第17話 SNSの反応

 その後俺たちは何とか無事に駐車場まで降りてくることができたのだが、その時にはもう日は暮れかけていた。


 全員戦いに巻き込まれたこと、そして襲われたからとはいえ、野犬とイノシシを殺してしまったということにショックを受けていた。


 陽菜さんはさすがにそこから山道を運転して帰る気力はないようで、俺の両親、それと、彼女たちの両親に迎えに来てもらうように連絡を取った。

 三姉妹は彼女たちの両親の車に、そして俺は俺の父親の車に乗せられて、家に帰り着いた時には日付が変わっていた。


 ちなみに陽菜さんが運転してきた軽自動車は、彼女の母親が運転して帰った。

 もちろん、俺は車内で両親から

「お前がついていながら、なぜこんなことになったんだ」

 と散々叱られたことは言うまでもない。

 後から聞いた話ではやはり三姉妹もみんなかなり怒られたようだ。


 残念ながら、この一日が楽しいだけの記念日とはならなかった。

 だが、俺と日向子にとって、今までの一生で一番印象深い日になったのは間違いなかった。


 それから約一週間、何事もなく無事過ごすことができた。

 彼女たちの別人格も現れてきてはいない。

 倒した化け物についても、あれはそういう個体であって、他に動物に取り付くような邪鬼は存在せず、復活にはまた千年ほどかかるだろうという話だった。

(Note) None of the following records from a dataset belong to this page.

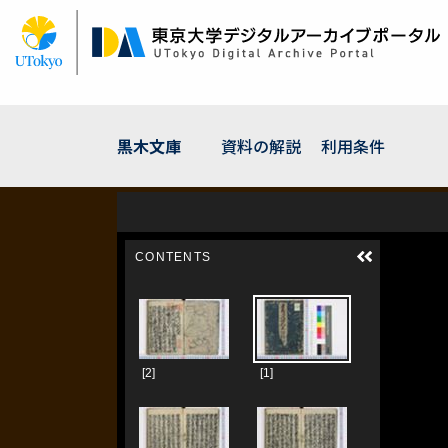
メ
イ
ン
コ
ン
テ
ン
黒木文庫
資料の解説
利用条件
ツ
に
移
動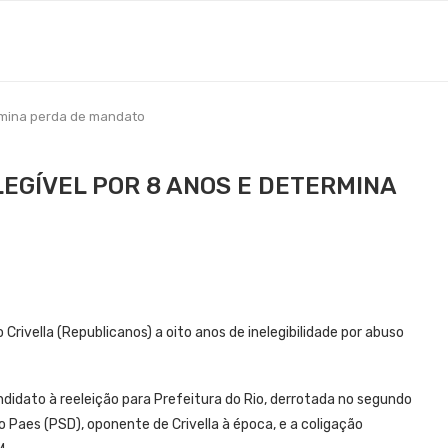
termina perda de mandato
LEGÍVEL POR 8 ANOS E DETERMINA
Crivella (Republicanos) a oito anos de inelegibilidade por abuso
didato à reeleição para Prefeitura do Rio, derrotada no segundo
Paes (PSD), oponente de Crivella à época, e a coligação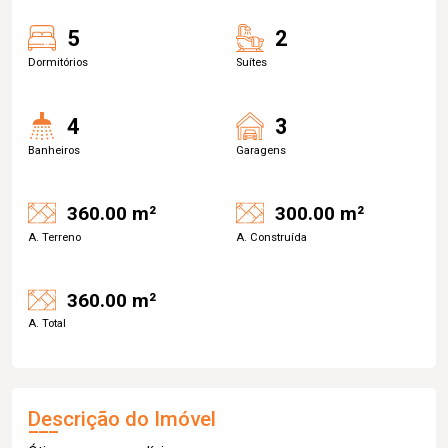
5
2
Dormitórios
Suítes
4
3
Banheiros
Garagens
360.00 m²
300.00 m²
A. Terreno
A. Construída
360.00 m²
A. Total
Descrição do Imóvel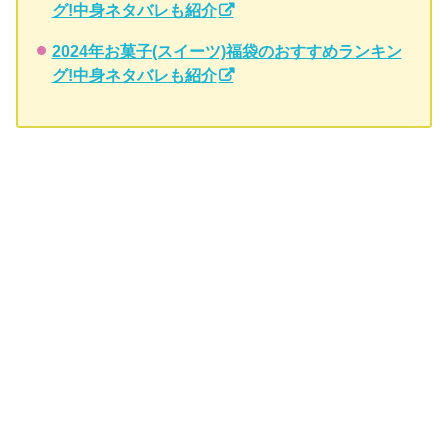
グ!中身ネタバレも紹介
2024年お菓子(スイーツ)福袋のおすすめランキン
グ!中身ネタバレも紹介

 動物に取りつくことしかできず、またその動物以上の力を引き出すことができない。つまりは邪鬼の中では弱い存在なのだという。本当に強い化け物は、物体を拠り所とし、取り付いて、独自の骨格、肉体を形成するのだという。


 これは、日向子や陽菜さん、空良から聞いた言葉だ。彼女たちはもう一つの人格と記憶を共有している。

 今回の件について、彼女たちはこう推測する。


 神器は、聖域の中で守られていた。

 そのことを邪気の配下が知っており、剣山の山中に、永い間潜んでいたのかもしれない。

 ただ、その化け物は聖域の中には入れなかった。

 今回、神器の発動を察知して、近くの動物に取り憑いて襲いかかってきただけなのだろう、ひょっとしたら本能だけの稚拙な化け物に成り下がっていたのかもしれない。

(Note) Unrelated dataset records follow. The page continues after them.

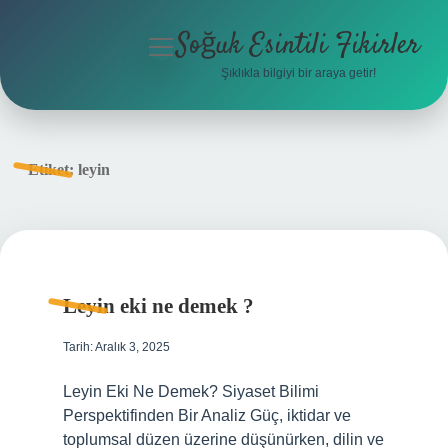
Soğuk Esintili Fikirler
menüyü
aç
Şıklıkla bilgiyi bir araya getir!
Anasayfa
Gizlilik Politikası
Etiket:
leyin
Yasal Uyarı
Hakkımızda
Leyin eki ne demek ?
Tarih: Aralık 3, 2025
Leyin Eki Ne Demek? Siyaset Bilimi
Perspektifinden Bir Analiz Güç, iktidar ve
toplumsal düzen üzerine düşünürken, dilin ve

 だとすればもうそんな化け物はほとんど残っていない可能性もある。

 残っていたとしても休眠状態なのだろう、そう願いたい、という話だった。


 そしてこの一週間の間に、剣山の山中で起きたという超常現象にSNSサイトで一部騒ぎになっていた。

 頂上付近で見ていた人が、異様に集まるカラスの群れ、山中の一部分が異様に暗くなる状態、その中できらめく閃光、沸き立つ煙、さらに一部にだけ降り注ぐ集中的な雨、それらを全て撮影しており、動画投稿サイトにアップしてしまっていたのだ。


「これ、明らかに超常現象だろう? 剣山で何があったんだ?」

「剣山って、ソロモンの秘宝が埋まっているんだろう? ついに暴かれたか?」

「そもそも四国八十八箇所ってそこに眠るアークを守護するための結界だったはずだ!」

「これは年末特番筆頭だな!」


 フェイク動画だとか、胡散臭いことこの上ない、いう冷静な人もいたが、いろいろと見当違いの意見も出ていて、この頃にはすっかり元気になっていた日向子たちと一緒にそれらを見て笑いあったのだった。

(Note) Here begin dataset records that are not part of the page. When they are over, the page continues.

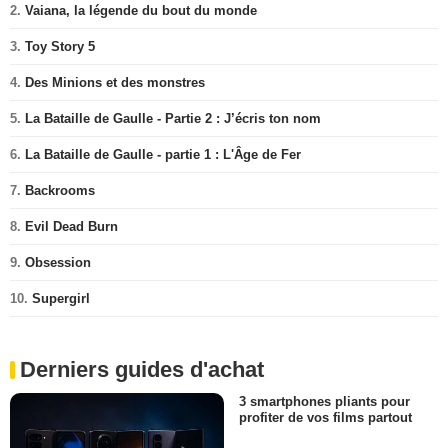
2.
Vaiana, la légende du bout du monde
3.
Toy Story 5
4.
Des Minions et des monstres
5.
La Bataille de Gaulle - Partie 2 : J’écris ton nom
6.
La Bataille de Gaulle - partie 1 : L'Âge de Fer
7.
Backrooms
8.
Evil Dead Burn
9.
Obsession
10.
Supergirl
Derniers guides d'achat
3 smartphones pliants pour
profiter de vos films partout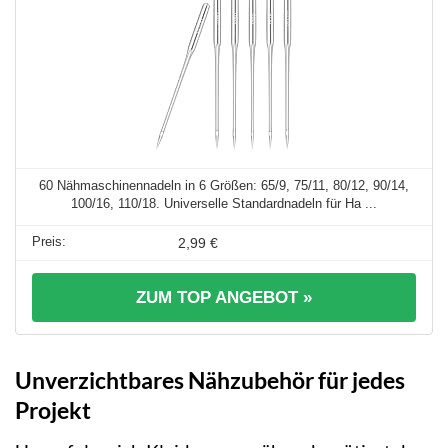
60 Nähmaschinennadeln in 6 Größen: 65/9, 75/11, 80/12, 90/14,
100/16, 110/18. Universelle Standardnadeln für Ha ...
2,99 €
ZUM TOP ANGEBOT »
Unverzichtbares Nähzubehör für jedes
Projekt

 もうあの戦いの件で、この騒動も終わってほしい。みんな心からそう望んでいた。


 ――剣山の邪鬼が倒されたことに呼応するように、徳島県桑野川の上流、若杉山辰砂採掘遺跡付近の未発掘の空洞内で、新たな邪鬼が復活しようとしていた。

 その体は、辰砂から抽出される水銀を主材料とした流体金属で構成されつつあった。